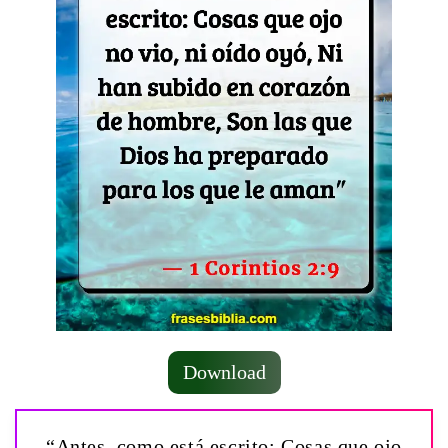
Download
“Antes, como está escrito: Cosas que ojo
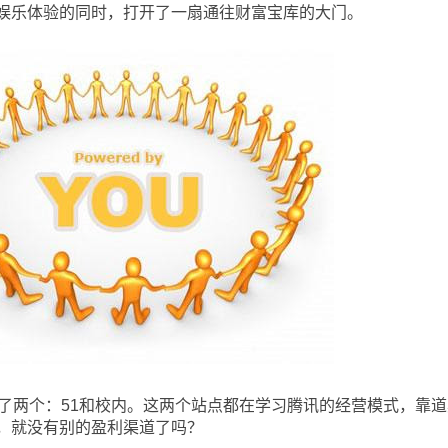
娱乐体验的同时，打开了一扇通往财富宝库的大门。
两个：51和校内。这两个站点都在学习腾讯的经营模式，靠道
，就没有别的盈利渠道了吗？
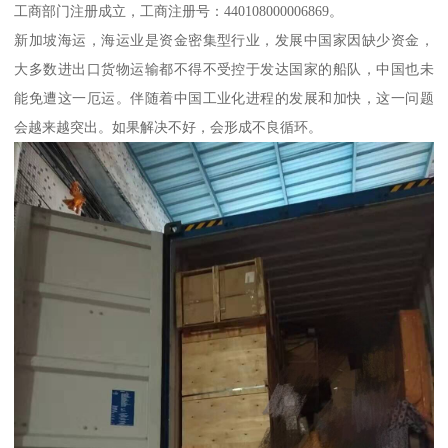
工商部门注册成立，工商注册号：440108000006869。
新加坡海运，海运业是资金密集型行业，发展中国家因缺少资金，
大多数进出口货物运输都不得不受控于发达国家的船队，中国也未
能免遭这一厄运。伴随着中国工业化进程的发展和加快，这一问题
会越来越突出。如果解决不好，会形成不良循环。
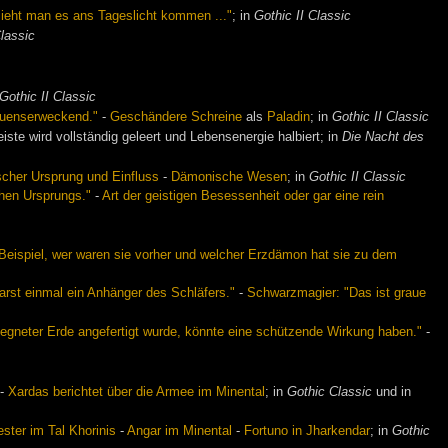
sieht man es ans Tageslicht kommen ..."
; in
Gothic II Classic
Classic
Gothic II Classic
auenserweckend."
-
Geschändere Schreine
als
Paladin
; in
Gothic II Classic
iste wird vollständig geleert und Lebensenergie halbiert; in
Die Nacht des
cher Ursprung und Einfluss
-
Dämonische Wesen
; in
Gothic II Classic
hen Ursprungs."
-
Art der geistigen Besessenheit oder gar eine rein
 Beispiel, wer waren sie vorher und welcher Erzdämon hat sie zu dem
arst einmal ein Anhänger des Schläfers."
-
Schwarzmagier: "Das ist graue
segneter Erde angefertigt wurde, könnte eine schützende Wirkung haben."
-
-
Xardas berichtet über die Armee im Minental
; in
Gothic Classic
und in
ester im Tal Khorinis
-
Angar im Minental
-
Fortuno in Jharkendar
; in
Gothic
********
Could you copy each line above exactly as written, minus any pictures?

Download
“Antes, como está escrito: Cosas que ojo
娱乐体验的同时，打开了一扇通往财富宝库的大门。
两个：51和校内。这两个站点都在学习腾讯的经营模式，靠道
，就没有别的盈利渠道了吗？
工商部门注册成立，工商注册号：440108000006869。
新加坡海运，海运业是资金密集型行业，发展中国家因缺少资金，
大多数进出口货物运输都不得不受控于发达国家的船队，中国也未
能免遭这一厄运。伴随着中国工业化进程的发展和加快，这一问题
会越来越突出。如果解决不好，会形成不良循环。
sieht man es ans Tageslicht kommen ..."
; in
Gothic II Classic
Classic
Gothic II Classic
auenserweckend."
-
Geschändere Schreine
als
Paladin
; in
Gothic II Classic
iste wird vollständig geleert und Lebensenergie halbiert; in
Die Nacht des
cher Ursprung und Einfluss
-
Dämonische Wesen
; in
Gothic II Classic
hen Ursprungs."
-
Art der geistigen Besessenheit oder gar eine rein
 Beispiel, wer waren sie vorher und welcher Erzdämon hat sie zu dem
arst einmal ein Anhänger des Schläfers."
-
Schwarzmagier: "Das ist graue
segneter Erde angefertigt wurde, könnte eine schützende Wirkung haben."
-
-
Xardas berichtet über die Armee im Minental
; in
Gothic Classic
und in
ester im Tal Khorinis
-
Angar im Minental
-
Fortuno in Jharkendar
; in
Gothic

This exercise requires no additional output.